ConocoPhillips, however, is unique among the oil companies because of what it did during the run-up in energy prices several years ago.

While Exxon Mobil and other companies paid out dividends to shareholders and built up huge reserves of cash, ConocoPhillips reinvested an enormous amount of its cash flow and built itself into a major player. That included a $35 billion deal for Burlington Resources in 2006.

ConocoPhillips is now scaling back and confirmed Wednesday that it would shed $10 billion in assets and scale down capital expenditures next year by 12 percent.

"Some will say that what we are doing is essentially shrinking to grow," said Chairman and CEO Jim Mulva. "That can be a fair assessment."

Production this year has grown for every major oil company even as profits fell year-on-year.

BP PLC’s said Wednesday that profits fell 34 percent to $5.3 billion, but production rose 7 percent. Part of the reason for that increase is related to hurricanes last year, but even stripping that out, BP production rose 4 percent.

Occidental Petroleum said last week it produced more oil and gas during the past three months than it did in the same part of 2008, even as profits tumbled.

Still, ConocoPhillips says it will slim down and among the assets getting some outside interest is its stake in Syncrude Canada, Mulva said. Syncrude is an oil sands project in northeastern Alberta.

The company also will consider selling a small portion of its exploration and production operations, pipelines and terminals in North America along with assets in the southern North Sea.

There are no plans to unload the company’s refineries, which are getting hit hard because of high oil prices and weak demand for fuel. But that could change in the next few years, the company said.

ConocoPhillips’s stake in Russian oil company Lukoil is not on the for-sale list.

The asset sales will help pay down debt and Mulva said the company, while still an international player, will be smaller.

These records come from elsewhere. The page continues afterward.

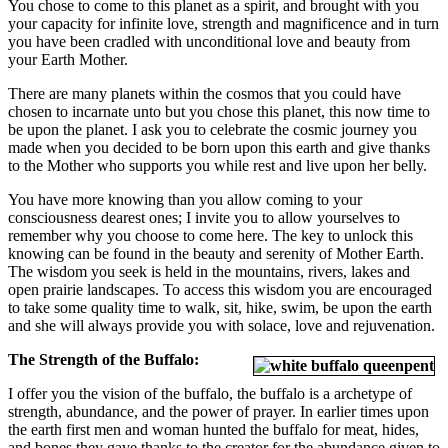
You chose to come to this planet as a spirit, and brought with you
your capacity for infinite love, strength and magnificence and in turn
you have been cradled with unconditional love and beauty from
your Earth Mother.
There are many planets within the cosmos that you could have
chosen to incarnate unto but you chose this planet, this now time to
be upon the planet. I ask you to celebrate the cosmic journey you
made when you decided to be born upon this earth and give thanks
to the Mother who supports you while rest and live upon her belly.
You have more knowing than you allow coming to your
consciousness dearest ones; I invite you to allow yourselves to
remember why you choose to come here. The key to unlock this
knowing can be found in the beauty and serenity of Mother Earth.
The wisdom you seek is held in the mountains, rivers, lakes and
open prairie landscapes. To access this wisdom you are encouraged
to take some quality time to walk, sit, hike, swim, be upon the earth
and she will always provide you with solace, love and rejuvenation.
The Strength of the Buffalo:
I offer you the vision of the buffalo, the buffalo is a archetype of
strength, abundance, and the power of prayer. In earlier times upon
the earth first men and woman hunted the buffalo for meat, hides,
and bones they gave thanks to the creator for the abundance given to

"This is the right approach for us over the next number of years, and I think international oil companies are going to have to really look at a somewhat different model," he said.

The nation’s third-largest oil company behind Chevron and Exxon Mobil said it made $1.5 billion, or $1 per share, for the quarter ended Sept. 30 compared with profit of $5.2 billion, or $3.39 per share, in the year-ago third quarter when oil and natural gas prices had peaked at record levels.

Revenue totaled $41.3 billion, down from $71.4 billion in the year ago quarter.

The economic downturn, particularly at home, continues to drag on operations.

ConocoPhillips cut natural gas production in North America because of low prices. Refinery production has been scaled back.

Still, oil production was up, primarily in the United Kingdom, Russia, China, Canada as prices rose.

The company said through September that daily production increased nearly 100,000 barrels to 1.86 million barrels a day. For the quarter, total production, including the company’s share of Lukoil, was 2.2 million barrels a day.

ConocoPhillips shares fell $1.45, or 2.5 percent, to $49.45 Wednesday. The shares have traded between $34.12 and $57.44 over the past year.